UNITED NATIONS — The United States bowed to pressure from its allies on Tuesday and agreed to support a new program to temporarily funnel additional humanitarian aid directly to the Palestinian people.
A statement by Mideast peacemakers, issued after a day of closed-door diplomatic meetings, did not suggest precisely how much or what kind of aid they would provide. But the agreement seemed to underscore a concern that months of withholding most aid from the Palestinians, part of an effort to pressure the new Hamas-led government toward a more accommodating stance with Israel, was harming the Palestinian people.
Secretary of State Condoleezza Rice said the European Union would take the lead in the new effort. The United Nations and Russia, the other partners in the Quartet peacemaking group along with the U.S., also endorsed the program.
"The thrust of this is the international community is still trying to respond to the needs of the Palestinian people," Rice said.
The U.S. and European Union have cut off much of the aid that had flowed in the past to Palestinian programs, working to prevent any of it from helping Hamas, the militant Islamic group that has conducted numerous terrorist attacks.
Government virtually broke
The cutoff has left the Palestinian government virtually broke and increasingly unable to provide basic services.

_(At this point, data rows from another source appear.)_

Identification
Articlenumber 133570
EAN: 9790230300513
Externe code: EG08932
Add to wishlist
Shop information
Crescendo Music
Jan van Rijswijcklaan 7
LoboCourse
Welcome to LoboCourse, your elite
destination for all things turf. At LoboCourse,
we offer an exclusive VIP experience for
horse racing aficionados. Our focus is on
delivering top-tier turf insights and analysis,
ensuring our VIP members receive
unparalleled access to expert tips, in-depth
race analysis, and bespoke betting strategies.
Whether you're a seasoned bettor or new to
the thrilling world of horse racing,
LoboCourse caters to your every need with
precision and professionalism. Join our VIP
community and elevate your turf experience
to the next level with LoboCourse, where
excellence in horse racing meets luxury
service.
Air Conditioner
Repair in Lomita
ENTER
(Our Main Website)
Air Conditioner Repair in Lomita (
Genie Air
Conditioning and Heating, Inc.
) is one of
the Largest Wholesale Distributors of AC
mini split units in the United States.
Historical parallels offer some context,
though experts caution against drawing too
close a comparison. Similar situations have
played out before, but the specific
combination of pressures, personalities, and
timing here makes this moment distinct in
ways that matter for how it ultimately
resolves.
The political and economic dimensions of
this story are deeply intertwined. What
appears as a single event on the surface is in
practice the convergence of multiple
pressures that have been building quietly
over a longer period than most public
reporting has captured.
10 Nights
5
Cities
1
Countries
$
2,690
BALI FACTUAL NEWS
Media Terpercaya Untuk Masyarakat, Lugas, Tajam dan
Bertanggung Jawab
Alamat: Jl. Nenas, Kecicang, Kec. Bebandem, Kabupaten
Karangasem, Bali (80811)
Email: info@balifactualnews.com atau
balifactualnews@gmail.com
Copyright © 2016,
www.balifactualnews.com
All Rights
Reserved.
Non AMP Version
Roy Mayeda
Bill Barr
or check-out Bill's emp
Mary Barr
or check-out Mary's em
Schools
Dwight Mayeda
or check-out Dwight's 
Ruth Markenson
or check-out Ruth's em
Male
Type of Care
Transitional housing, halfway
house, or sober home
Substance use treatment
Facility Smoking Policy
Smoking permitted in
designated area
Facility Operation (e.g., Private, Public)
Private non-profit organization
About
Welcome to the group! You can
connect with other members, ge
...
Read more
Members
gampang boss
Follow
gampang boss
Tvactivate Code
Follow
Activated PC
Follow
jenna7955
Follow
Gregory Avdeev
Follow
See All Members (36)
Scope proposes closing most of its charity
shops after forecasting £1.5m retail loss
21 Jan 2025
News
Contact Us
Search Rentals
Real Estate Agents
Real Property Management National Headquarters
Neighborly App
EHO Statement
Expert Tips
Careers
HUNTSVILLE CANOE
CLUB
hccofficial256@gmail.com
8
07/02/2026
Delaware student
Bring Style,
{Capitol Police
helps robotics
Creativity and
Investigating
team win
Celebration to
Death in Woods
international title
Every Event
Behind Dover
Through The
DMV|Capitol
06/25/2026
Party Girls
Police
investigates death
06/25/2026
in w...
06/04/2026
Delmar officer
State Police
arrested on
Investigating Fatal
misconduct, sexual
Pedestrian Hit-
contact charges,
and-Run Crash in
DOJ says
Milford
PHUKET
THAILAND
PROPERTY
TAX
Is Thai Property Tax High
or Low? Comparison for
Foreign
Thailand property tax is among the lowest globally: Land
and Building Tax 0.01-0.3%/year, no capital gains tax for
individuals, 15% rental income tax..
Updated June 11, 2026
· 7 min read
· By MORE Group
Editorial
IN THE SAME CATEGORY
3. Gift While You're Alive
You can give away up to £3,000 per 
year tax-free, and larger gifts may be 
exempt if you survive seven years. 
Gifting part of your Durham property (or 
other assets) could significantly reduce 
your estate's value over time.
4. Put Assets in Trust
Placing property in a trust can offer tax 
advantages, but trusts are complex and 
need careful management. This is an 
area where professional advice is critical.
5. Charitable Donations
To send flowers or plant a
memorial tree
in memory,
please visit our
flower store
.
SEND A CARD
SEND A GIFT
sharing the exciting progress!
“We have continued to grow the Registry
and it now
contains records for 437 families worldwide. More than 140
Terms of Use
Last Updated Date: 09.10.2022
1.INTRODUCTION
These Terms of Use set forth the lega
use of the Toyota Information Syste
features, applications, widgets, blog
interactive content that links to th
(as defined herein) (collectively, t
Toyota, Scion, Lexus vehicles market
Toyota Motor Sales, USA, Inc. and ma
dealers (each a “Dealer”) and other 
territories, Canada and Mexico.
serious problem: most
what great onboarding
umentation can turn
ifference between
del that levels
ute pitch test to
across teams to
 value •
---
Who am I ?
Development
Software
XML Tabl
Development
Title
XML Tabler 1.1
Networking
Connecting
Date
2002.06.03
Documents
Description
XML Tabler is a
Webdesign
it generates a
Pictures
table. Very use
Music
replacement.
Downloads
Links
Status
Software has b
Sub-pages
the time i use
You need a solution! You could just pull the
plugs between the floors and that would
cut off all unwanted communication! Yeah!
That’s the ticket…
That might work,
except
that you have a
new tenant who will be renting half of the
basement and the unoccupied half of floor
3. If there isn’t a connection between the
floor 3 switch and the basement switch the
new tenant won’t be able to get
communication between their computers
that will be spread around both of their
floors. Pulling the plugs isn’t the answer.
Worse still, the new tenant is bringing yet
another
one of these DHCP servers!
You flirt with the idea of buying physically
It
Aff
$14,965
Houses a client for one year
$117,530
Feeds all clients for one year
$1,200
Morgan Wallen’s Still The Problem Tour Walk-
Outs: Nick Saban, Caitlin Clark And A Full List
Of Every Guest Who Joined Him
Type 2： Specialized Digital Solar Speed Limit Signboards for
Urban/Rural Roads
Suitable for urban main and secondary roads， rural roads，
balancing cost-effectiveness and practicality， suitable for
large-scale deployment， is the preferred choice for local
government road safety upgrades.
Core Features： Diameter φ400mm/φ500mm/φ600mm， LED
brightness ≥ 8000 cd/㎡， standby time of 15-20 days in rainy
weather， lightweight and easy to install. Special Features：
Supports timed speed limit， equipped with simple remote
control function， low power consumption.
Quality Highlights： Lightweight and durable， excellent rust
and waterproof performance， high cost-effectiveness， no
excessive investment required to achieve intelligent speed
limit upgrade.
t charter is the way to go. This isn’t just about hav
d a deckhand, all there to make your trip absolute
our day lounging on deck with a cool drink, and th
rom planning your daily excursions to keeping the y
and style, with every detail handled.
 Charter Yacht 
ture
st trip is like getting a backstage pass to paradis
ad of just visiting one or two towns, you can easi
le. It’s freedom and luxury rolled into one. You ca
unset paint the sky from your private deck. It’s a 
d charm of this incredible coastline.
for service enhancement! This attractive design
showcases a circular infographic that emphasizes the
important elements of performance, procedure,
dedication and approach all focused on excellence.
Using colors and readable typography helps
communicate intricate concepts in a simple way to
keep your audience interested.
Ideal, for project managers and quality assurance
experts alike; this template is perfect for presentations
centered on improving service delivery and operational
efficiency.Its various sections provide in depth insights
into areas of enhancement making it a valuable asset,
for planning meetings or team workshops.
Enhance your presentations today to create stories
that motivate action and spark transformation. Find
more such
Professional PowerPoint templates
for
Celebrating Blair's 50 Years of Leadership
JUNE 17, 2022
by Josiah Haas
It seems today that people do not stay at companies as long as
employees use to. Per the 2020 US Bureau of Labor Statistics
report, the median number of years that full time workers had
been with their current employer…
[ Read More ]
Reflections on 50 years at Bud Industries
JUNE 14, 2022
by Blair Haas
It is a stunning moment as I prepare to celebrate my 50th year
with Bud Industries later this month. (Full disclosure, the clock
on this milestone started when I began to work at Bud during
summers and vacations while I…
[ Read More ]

Some 165,000 government workers, whose incomes had supported one-third of Palestinian families, have not been paid for the past two months.
Going into Tuesday's meetings at the United Nations, Rice said she was urging the allies to retain a hard-line approach toward aid that could end up benefiting Hamas.
After a second session, the diplomats produced a statement expressing their willingness "to endorse a temporary international mechanism that is limited in scope and duration, operates with full transparency and accountability, and ensures direct delivery of any assistance to the Palestinian people."
The statement said the assistance would begin as soon as possible, with a decision on its continuation coming in three months.
The diplomats expressed "grave concern that the Palestinian government has so far failed to commit itself to the principles of nonviolence, recognition of Israel and the acceptance of previous agreements" to move toward peace. They expressed willingness to restore aid once the Palestinian government accepted those principles.
The allies also said they had "concern about the delivery of humanitarian assistance, economic life, social cohesion and Palestinian institutions," all of which have been deteriorating since the aid suspension.
Abbas makes plea
Meanwhile, Palestinian President Mahmoud Abbas wrote to Rice and the other international peacemakers asking them to focus on "a way of stopping the economic boycott against the Palestinian people and finding a way to send economic aid," Palestinian U.N. observer Riyad Mansour told reporters.
He did not outline specifically which aid Abbas wanted restored.
Although Abbas' secular Fatah Party was trounced by the better-organized militants, he remains in office. He has been trying to bridge a gap between the West and Hamas that he says will unfairly punish ordinary Palestinians.
The United States announced a $10 million package of medical assistance for the Palestinians on Tuesday. An initial $4 million in medicine and supplies could begin flowing as soon as this week.
The United States and some allies in Europe and elsewhere have differed over tactics to counter Hamas without worsening the Palestinians' humanitarian plight.
The European Union has proposed sending money directly to Abbas to be spent on hospitals, schools and humanitarian needs. While the U.S. says it wants to keep sending humanitarian aid, it has been cool to the European proposal.
Even greater differences exist between the U.S. and Russia.
"We're not for cutting off any aid," Russian Foreign Minister Sergey Lavrov told reporters Tuesday.
The international group issued a warning to Hamas three months ago that it risked a loss of international aid if it did not change its policies.
The U.S. says it respects the democratic elections that produced the Hamas victory and has no express policy to oust the militants. Its financial strategy, however, seems aimed at undermining public support for Hamas and making it difficult or impossible for the militants to govern.
Although the E.U. has also cut aid, public opinion in Europe often favors Palestinian causes and governments are leery of looking too harsh.